"Jean Brodie, teacher at the Marcia Blaine Academy, incurs the disapproval of her colleagues by her unconventional teaching methods, her favouritism among her pupils, and also by her admiration for Mussolini and Italy. Scandals increase, chiefly involving the art teacher and the music teacher. One member of her group of favourites is killed while running off to fight for Franco. Her chief protegee, Sandy, denounces her as a murderer."
"Dame Muriel Spark (1918-2006) was a Scottish poet, essayist; superb short story writer turned brilliant novelist. During World War II, she worked for the Foreign Office in a secret department that produced black disinformation and propaganda, which she described as "detailed truth with believable lies."

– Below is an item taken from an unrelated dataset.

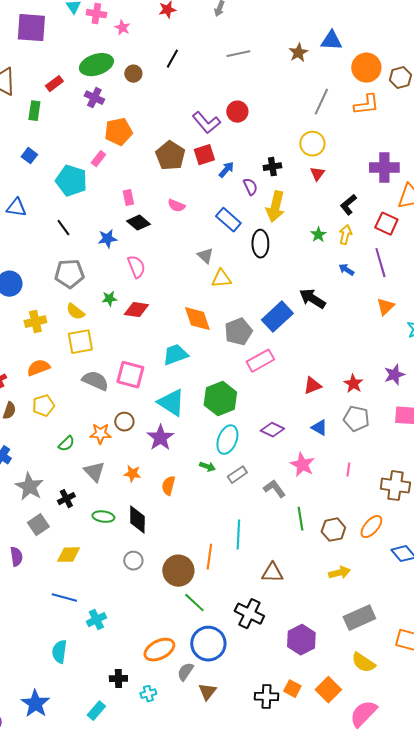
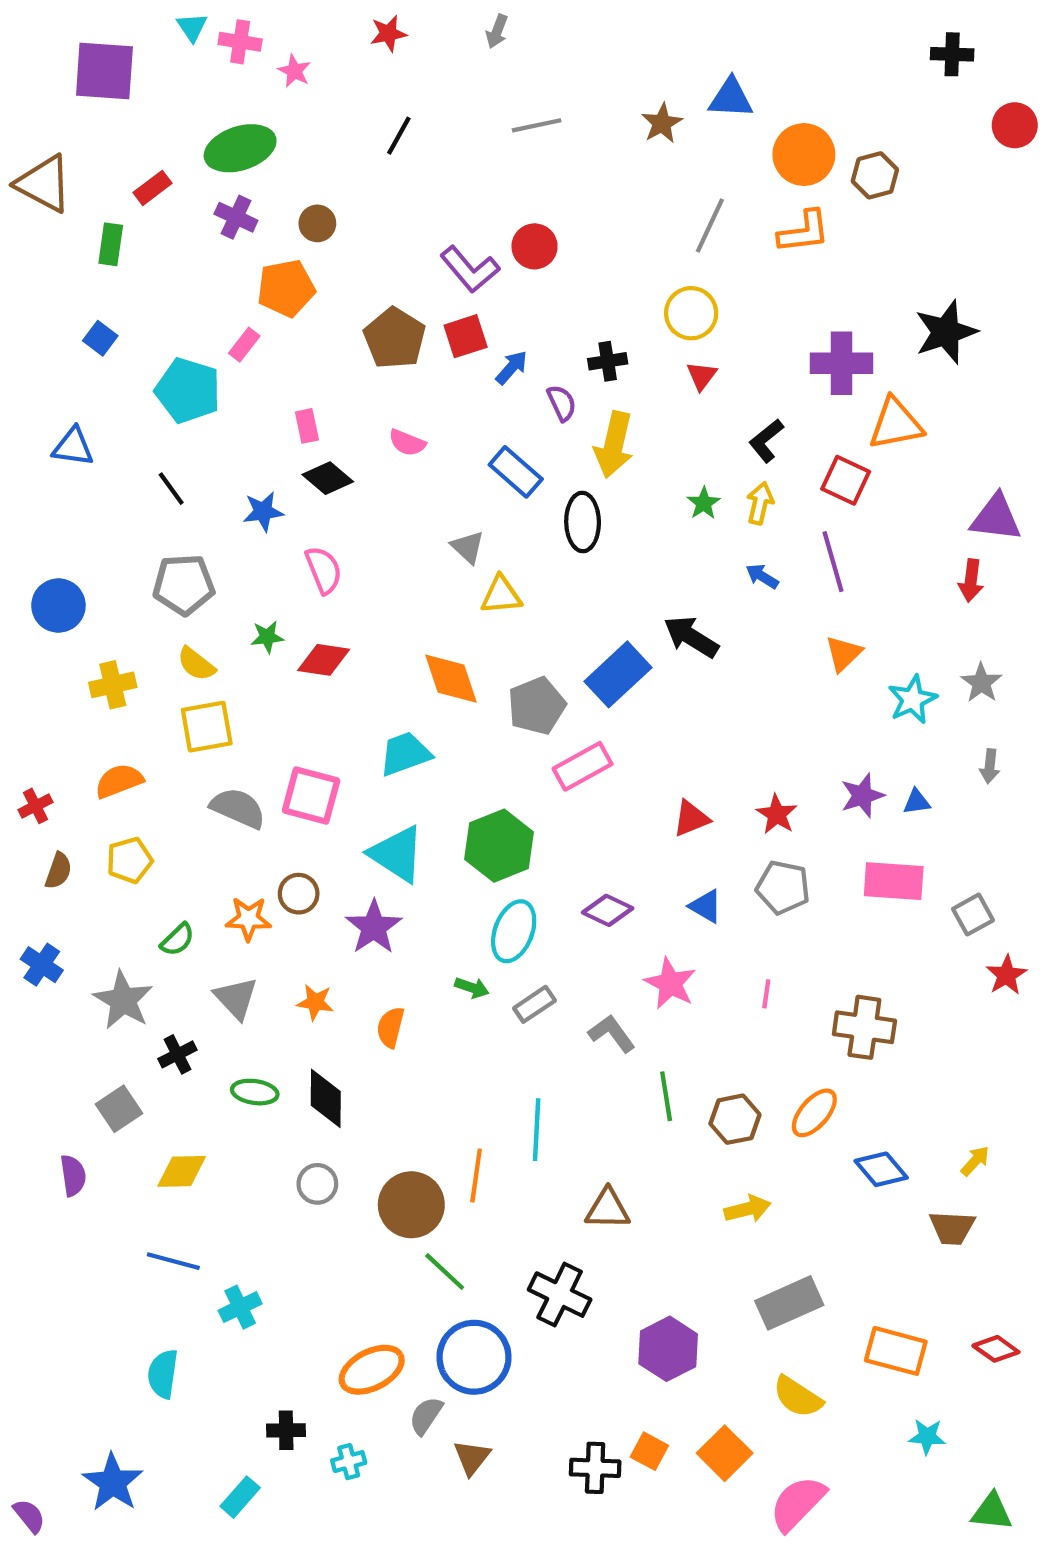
brown circle: (133, 74) -> (317, 223), moved
gray star: (29, 487) -> (123, 1000), moved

Of partial Jewish descent with a Jewish father and Protestant mother, in 1954, Muriel converted to Roman Catholicism after editing the letters of Cardinal John Henry Newman. She felt that her new faith contributed to her gaining the confidence to become a novelist. She was supported in her decision by Graham Greene and Evelyn Waugh.
The Times in 2008 counted her as one of "The 50 greatest British writers since 1945." She became well known for polished, comic prose with dark tonalities that that touched upon serious subjects and explored human foibles.
Probably the author's best known and sixth novel is The Prime of Miss Jane Brodie (1961). In it, Jane Brodie, an overly enthusiastic spinster teacher, so enthuses over political-and-military commitment that some of her students become involved and die for their beliefs. The teacher Jane Brodie was modeled on Christina Kay, a teacher at Marcia Blaine School, which, in turn, was modeled on Spark's own James Gillespie's High School for Girls. The novel became a hit, long-running Broadway play starring Vanessa Redgrave and the 1969 film for which Maggie Smith won the Oscar for Best Actress.
The Prime of Miss Jean Brodie was nominated as one of Time Magazine's "100 Best English Language Novels From 1923 To 2005." Cyril Connolly 260. The Modern Library's 200 Best Novels in English since 1950.
Muriel Spark's novels The Public Image (1968) and Loitering with Intent (1981) were both short-listed for The Booker Prize. Spark wrote more than 20 novels, several cellections of poetry, criticism, short stories, biographies, and even a few children's books."
The information on Muriel Spark above was sourced from description regarding a copy of 'The Prime of Miss Jean Brodie' "published in Philadelphia and New York: J. B. Lippincott Company, 1962. First American Edition.It was possibly from the dust jacket of the book or introduction.